Work instructions
Among the entries below, find the lines that hold the word "Verarbeitung" and report them.

Entries taken from a collection
= = = = =

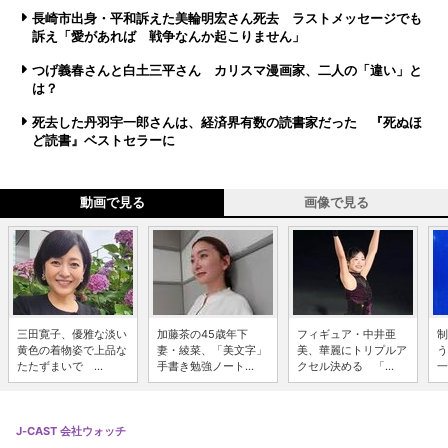
長崎市出身・平和訴えた美輪明宏さん死去 ラストメッセージでも
訴え「愛があれば 戦争なんか起こりません」
つげ義春さんと白土三平さん カリスマ漫画家、二人の「違い」と
は？
死去した丹羽宇一郎さんは、経済界有数の読書家だった 『死ぬほ
ど読書』ベストセラーに
動画で見る
画像で見る
三田寛子、優雅な淡い
加藤茶の45歳年下
フィギュア・中井亜
制
黄色の着物姿で上品な
妻・綾菜、「美文字」
美、華麗にトリプルア
う
たたずまいで ...
手書き勉強ノート...
クセル決める 「...
一
J-CAST 会社ウォッチ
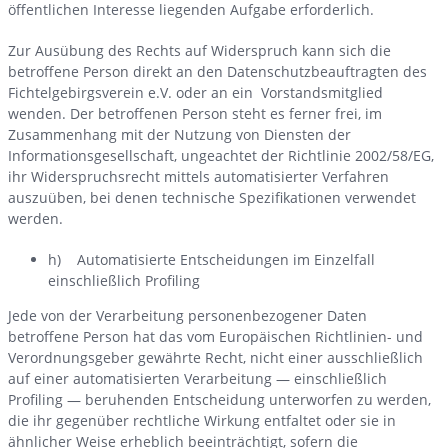
öffentlichen Interesse liegenden Aufgabe erforderlich.
Zur Ausübung des Rechts auf Widerspruch kann sich die
betroffene Person direkt an den Datenschutzbeauftragten des
Fichtelgebirgsverein e.V. oder an ein Vorstandsmitglied
wenden. Der betroffenen Person steht es ferner frei, im
Zusammenhang mit der Nutzung von Diensten der
Informationsgesellschaft, ungeachtet der Richtlinie 2002/58/EG,
ihr Widerspruchsrecht mittels automatisierter Verfahren
auszuüben, bei denen technische Spezifikationen verwendet
werden.
h) Automatisierte Entscheidungen im Einzelfall
einschließlich Profiling
Jede von der Verarbeitung personenbezogener Daten
betroffene Person hat das vom Europäischen Richtlinien- und
Verordnungsgeber gewährte Recht, nicht einer ausschließlich
auf einer automatisierten Verarbeitung — einschließlich
Profiling — beruhenden Entscheidung unterworfen zu werden,
die ihr gegenüber rechtliche Wirkung entfaltet oder sie in
ähnlicher Weise erheblich beeinträchtigt, sofern die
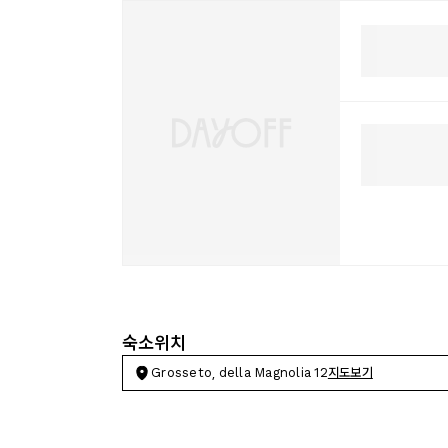
숙소위치
Grosseto, della Magnolia 12
지도보기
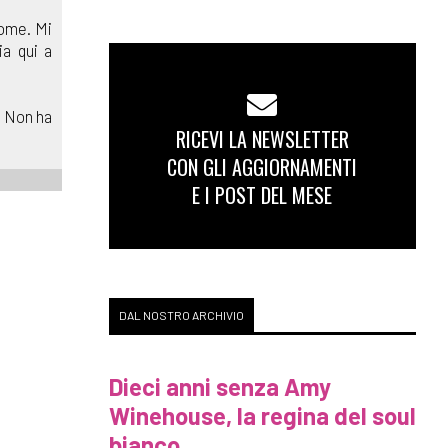
nome. Mi
ia qui a
. Non ha
RICEVI LA NEWSLETTER
CON GLI AGGIORNAMENTI
E I POST DEL MESE
DAL NOSTRO ARCHIVIO
Dieci anni senza Amy
Winehouse, la regina del soul
bianco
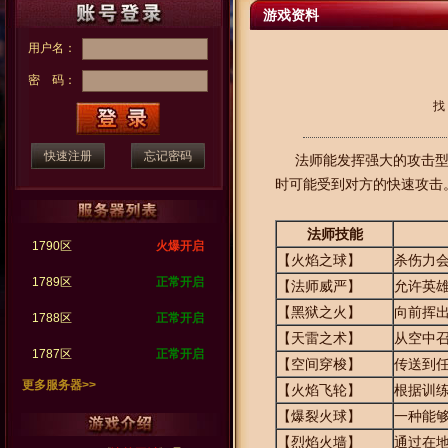
游戏资料
用户名：
密 码：
找
快速注册
忘记密码
法师能发挥强大的攻击型
时可能受到对方的快速攻击
法师技能
1790区
火爆开启
【火焰之球】
杀伤力
1789区
正常开启
【法师威严】
允许英
【黑狱之火】
向前挥
1788区
正常开启
【天雷之术】
从空中
1787区
正常开启
【空间穿梭】
传送到
更多服务器>>
【火焰飞轮】
根据训
【爆裂火球】
一种能
【烈焰火墙】
通过在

= = = = =

Result
Jede von der Verarbeitung personenbezogener Daten
auf einer automatisierten Verarbeitung — einschließlich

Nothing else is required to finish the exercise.